• [Your goal]
Retype the full set of data, character for character.

(Stored data entries)

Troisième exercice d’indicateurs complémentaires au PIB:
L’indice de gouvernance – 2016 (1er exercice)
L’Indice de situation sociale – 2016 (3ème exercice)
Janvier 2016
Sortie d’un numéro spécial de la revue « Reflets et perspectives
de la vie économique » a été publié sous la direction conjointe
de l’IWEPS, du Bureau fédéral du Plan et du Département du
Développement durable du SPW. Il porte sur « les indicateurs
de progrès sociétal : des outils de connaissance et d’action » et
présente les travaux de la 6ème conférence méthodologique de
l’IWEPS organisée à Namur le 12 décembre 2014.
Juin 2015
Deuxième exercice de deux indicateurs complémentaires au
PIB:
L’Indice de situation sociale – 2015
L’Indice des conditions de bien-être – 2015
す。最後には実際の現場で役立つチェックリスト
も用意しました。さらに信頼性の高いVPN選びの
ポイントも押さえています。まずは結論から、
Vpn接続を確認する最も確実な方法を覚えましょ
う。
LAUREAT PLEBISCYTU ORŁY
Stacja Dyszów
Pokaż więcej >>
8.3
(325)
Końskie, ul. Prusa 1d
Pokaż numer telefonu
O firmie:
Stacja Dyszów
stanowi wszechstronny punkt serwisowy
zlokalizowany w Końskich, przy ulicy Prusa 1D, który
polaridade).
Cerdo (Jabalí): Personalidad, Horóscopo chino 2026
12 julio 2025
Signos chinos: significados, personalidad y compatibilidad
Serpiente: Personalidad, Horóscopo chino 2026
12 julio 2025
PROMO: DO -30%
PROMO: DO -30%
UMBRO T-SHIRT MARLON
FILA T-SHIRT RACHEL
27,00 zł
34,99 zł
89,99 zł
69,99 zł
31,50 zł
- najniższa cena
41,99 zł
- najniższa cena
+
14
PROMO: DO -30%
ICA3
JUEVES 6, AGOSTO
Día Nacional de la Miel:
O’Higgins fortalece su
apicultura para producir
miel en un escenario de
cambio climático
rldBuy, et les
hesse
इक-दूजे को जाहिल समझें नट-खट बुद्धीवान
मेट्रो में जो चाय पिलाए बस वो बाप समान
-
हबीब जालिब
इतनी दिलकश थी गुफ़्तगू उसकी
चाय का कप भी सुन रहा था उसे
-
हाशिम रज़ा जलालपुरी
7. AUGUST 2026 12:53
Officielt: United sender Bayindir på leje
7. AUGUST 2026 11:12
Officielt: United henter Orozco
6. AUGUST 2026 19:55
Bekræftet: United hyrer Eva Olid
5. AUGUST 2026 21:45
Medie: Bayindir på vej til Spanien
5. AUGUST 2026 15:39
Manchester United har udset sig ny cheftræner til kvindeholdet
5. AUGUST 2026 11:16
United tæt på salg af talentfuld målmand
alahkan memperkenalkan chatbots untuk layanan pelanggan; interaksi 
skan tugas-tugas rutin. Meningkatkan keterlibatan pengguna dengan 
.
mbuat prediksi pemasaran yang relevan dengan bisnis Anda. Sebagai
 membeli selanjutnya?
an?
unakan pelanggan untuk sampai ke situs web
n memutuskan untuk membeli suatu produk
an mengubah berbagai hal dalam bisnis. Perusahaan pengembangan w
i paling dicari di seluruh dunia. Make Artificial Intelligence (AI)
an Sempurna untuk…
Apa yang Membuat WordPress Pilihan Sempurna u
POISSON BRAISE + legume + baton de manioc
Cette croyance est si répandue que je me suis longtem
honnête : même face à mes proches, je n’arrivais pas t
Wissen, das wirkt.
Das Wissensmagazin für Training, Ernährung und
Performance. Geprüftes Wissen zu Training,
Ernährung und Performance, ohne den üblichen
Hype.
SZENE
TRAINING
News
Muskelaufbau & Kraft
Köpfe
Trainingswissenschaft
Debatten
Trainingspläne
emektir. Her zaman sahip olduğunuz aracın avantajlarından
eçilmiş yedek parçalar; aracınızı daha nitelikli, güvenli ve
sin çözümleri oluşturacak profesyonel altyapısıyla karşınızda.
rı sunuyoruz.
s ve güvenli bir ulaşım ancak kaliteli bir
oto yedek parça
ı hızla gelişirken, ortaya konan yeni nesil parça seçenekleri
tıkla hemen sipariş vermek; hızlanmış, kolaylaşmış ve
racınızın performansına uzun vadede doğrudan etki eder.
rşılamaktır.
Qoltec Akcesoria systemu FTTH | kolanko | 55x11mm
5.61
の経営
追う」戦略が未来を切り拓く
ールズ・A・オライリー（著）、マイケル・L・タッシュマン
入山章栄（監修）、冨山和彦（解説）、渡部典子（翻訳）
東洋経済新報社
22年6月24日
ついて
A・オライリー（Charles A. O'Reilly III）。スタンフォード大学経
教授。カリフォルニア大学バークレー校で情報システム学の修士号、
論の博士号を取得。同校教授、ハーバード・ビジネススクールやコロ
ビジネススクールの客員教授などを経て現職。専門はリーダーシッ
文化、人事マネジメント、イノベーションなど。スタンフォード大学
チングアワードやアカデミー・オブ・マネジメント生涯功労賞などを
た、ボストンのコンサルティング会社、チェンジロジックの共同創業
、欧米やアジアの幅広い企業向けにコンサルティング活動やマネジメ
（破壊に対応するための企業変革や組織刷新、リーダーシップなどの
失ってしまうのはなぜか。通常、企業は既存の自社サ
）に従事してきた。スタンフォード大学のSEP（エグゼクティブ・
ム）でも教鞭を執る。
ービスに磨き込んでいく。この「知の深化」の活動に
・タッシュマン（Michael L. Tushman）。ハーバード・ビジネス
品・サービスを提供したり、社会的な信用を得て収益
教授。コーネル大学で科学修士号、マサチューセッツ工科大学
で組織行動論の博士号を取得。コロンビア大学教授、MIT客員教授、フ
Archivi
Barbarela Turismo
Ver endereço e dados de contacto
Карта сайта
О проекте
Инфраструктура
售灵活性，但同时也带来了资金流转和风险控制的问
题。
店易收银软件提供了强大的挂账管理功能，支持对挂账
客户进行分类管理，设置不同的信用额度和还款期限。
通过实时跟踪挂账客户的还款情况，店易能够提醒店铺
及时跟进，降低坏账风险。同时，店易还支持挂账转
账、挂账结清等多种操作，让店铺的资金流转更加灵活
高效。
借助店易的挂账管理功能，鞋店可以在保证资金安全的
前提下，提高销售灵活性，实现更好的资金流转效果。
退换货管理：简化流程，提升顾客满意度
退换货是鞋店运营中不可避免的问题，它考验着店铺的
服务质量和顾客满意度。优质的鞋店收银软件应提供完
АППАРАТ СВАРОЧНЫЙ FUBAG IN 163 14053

• [Solution for this task]
Troisième exercice d’indicateurs complémentaires au PIB:
L’indice de gouvernance – 2016 (1er exercice)
L’Indice de situation sociale – 2016 (3ème exercice)
Janvier 2016
Sortie d’un numéro spécial de la revue « Reflets et perspectives
de la vie économique » a été publié sous la direction conjointe
de l’IWEPS, du Bureau fédéral du Plan et du Département du
Développement durable du SPW. Il porte sur « les indicateurs
de progrès sociétal : des outils de connaissance et d’action » et
présente les travaux de la 6ème conférence méthodologique de
l’IWEPS organisée à Namur le 12 décembre 2014.
Juin 2015
Deuxième exercice de deux indicateurs complémentaires au
PIB:
L’Indice de situation sociale – 2015
L’Indice des conditions de bien-être – 2015
す。最後には実際の現場で役立つチェックリスト
も用意しました。さらに信頼性の高いVPN選びの
ポイントも押さえています。まずは結論から、
Vpn接続を確認する最も確実な方法を覚えましょ
う。
LAUREAT PLEBISCYTU ORŁY
Stacja Dyszów
Pokaż więcej >>
8.3
(325)
Końskie, ul. Prusa 1d
Pokaż numer telefonu
O firmie:
Stacja Dyszów
stanowi wszechstronny punkt serwisowy
zlokalizowany w Końskich, przy ulicy Prusa 1D, który
polaridade).
Cerdo (Jabalí): Personalidad, Horóscopo chino 2026
12 julio 2025
Signos chinos: significados, personalidad y compatibilidad
Serpiente: Personalidad, Horóscopo chino 2026
12 julio 2025
PROMO: DO -30%
PROMO: DO -30%
UMBRO T-SHIRT MARLON
FILA T-SHIRT RACHEL
27,00 zł
34,99 zł
89,99 zł
69,99 zł
31,50 zł
- najniższa cena
41,99 zł
- najniższa cena
+
14
PROMO: DO -30%
ICA3
JUEVES 6, AGOSTO
Día Nacional de la Miel:
O’Higgins fortalece su
apicultura para producir
miel en un escenario de
cambio climático
rldBuy, et les
hesse
इक-दूजे को जाहिल समझें नट-खट बुद्धीवान
मेट्रो में जो चाय पिलाए बस वो बाप समान
-
हबीब जालिब
इतनी दिलकश थी गुफ़्तगू उसकी
चाय का कप भी सुन रहा था उसे
-
हाशिम रज़ा जलालपुरी
7. AUGUST 2026 12:53
Officielt: United sender Bayindir på leje
7. AUGUST 2026 11:12
Officielt: United henter Orozco
6. AUGUST 2026 19:55
Bekræftet: United hyrer Eva Olid
5. AUGUST 2026 21:45
Medie: Bayindir på vej til Spanien
5. AUGUST 2026 15:39
Manchester United har udset sig ny cheftræner til kvindeholdet
5. AUGUST 2026 11:16
United tæt på salg af talentfuld målmand
alahkan memperkenalkan chatbots untuk layanan pelanggan; interaksi 
skan tugas-tugas rutin. Meningkatkan keterlibatan pengguna dengan 
.
mbuat prediksi pemasaran yang relevan dengan bisnis Anda. Sebagai
 membeli selanjutnya?
an?
unakan pelanggan untuk sampai ke situs web
n memutuskan untuk membeli suatu produk
an mengubah berbagai hal dalam bisnis. Perusahaan pengembangan w
i paling dicari di seluruh dunia. Make Artificial Intelligence (AI)
an Sempurna untuk…
Apa yang Membuat WordPress Pilihan Sempurna u
POISSON BRAISE + legume + baton de manioc
Cette croyance est si répandue que je me suis longtem
honnête : même face à mes proches, je n’arrivais pas t
Wissen, das wirkt.
Das Wissensmagazin für Training, Ernährung und
Performance. Geprüftes Wissen zu Training,
Ernährung und Performance, ohne den üblichen
Hype.
SZENE
TRAINING
News
Muskelaufbau & Kraft
Köpfe
Trainingswissenschaft
Debatten
Trainingspläne
emektir. Her zaman sahip olduğunuz aracın avantajlarından
eçilmiş yedek parçalar; aracınızı daha nitelikli, güvenli ve
sin çözümleri oluşturacak profesyonel altyapısıyla karşınızda.
rı sunuyoruz.
s ve güvenli bir ulaşım ancak kaliteli bir
oto yedek parça
ı hızla gelişirken, ortaya konan yeni nesil parça seçenekleri
tıkla hemen sipariş vermek; hızlanmış, kolaylaşmış ve
racınızın performansına uzun vadede doğrudan etki eder.
rşılamaktır.
Qoltec Akcesoria systemu FTTH | kolanko | 55x11mm
5.61
の経営
追う」戦略が未来を切り拓く
ールズ・A・オライリー（著）、マイケル・L・タッシュマン
入山章栄（監修）、冨山和彦（解説）、渡部典子（翻訳）
東洋経済新報社
22年6月24日
ついて
A・オライリー（Charles A. O'Reilly III）。スタンフォード大学経
教授。カリフォルニア大学バークレー校で情報システム学の修士号、
論の博士号を取得。同校教授、ハーバード・ビジネススクールやコロ
ビジネススクールの客員教授などを経て現職。専門はリーダーシッ
文化、人事マネジメント、イノベーションなど。スタンフォード大学
チングアワードやアカデミー・オブ・マネジメント生涯功労賞などを
た、ボストンのコンサルティング会社、チェンジロジックの共同創業
、欧米やアジアの幅広い企業向けにコンサルティング活動やマネジメ
（破壊に対応するための企業変革や組織刷新、リーダーシップなどの
失ってしまうのはなぜか。通常、企業は既存の自社サ
）に従事してきた。スタンフォード大学のSEP（エグゼクティブ・
ム）でも教鞭を執る。
ービスに磨き込んでいく。この「知の深化」の活動に
・タッシュマン（Michael L. Tushman）。ハーバード・ビジネス
品・サービスを提供したり、社会的な信用を得て収益
教授。コーネル大学で科学修士号、マサチューセッツ工科大学
で組織行動論の博士号を取得。コロンビア大学教授、MIT客員教授、フ
Archivi
Barbarela Turismo
Ver endereço e dados de contacto
Карта сайта
О проекте
Инфраструктура
售灵活性，但同时也带来了资金流转和风险控制的问
题。
店易收银软件提供了强大的挂账管理功能，支持对挂账
客户进行分类管理，设置不同的信用额度和还款期限。
通过实时跟踪挂账客户的还款情况，店易能够提醒店铺
及时跟进，降低坏账风险。同时，店易还支持挂账转
账、挂账结清等多种操作，让店铺的资金流转更加灵活
高效。
借助店易的挂账管理功能，鞋店可以在保证资金安全的
前提下，提高销售灵活性，实现更好的资金流转效果。
退换货管理：简化流程，提升顾客满意度
退换货是鞋店运营中不可避免的问题，它考验着店铺的
服务质量和顾客满意度。优质的鞋店收银软件应提供完
АППАРАТ СВАРОЧНЫЙ FUBAG IN 163 14053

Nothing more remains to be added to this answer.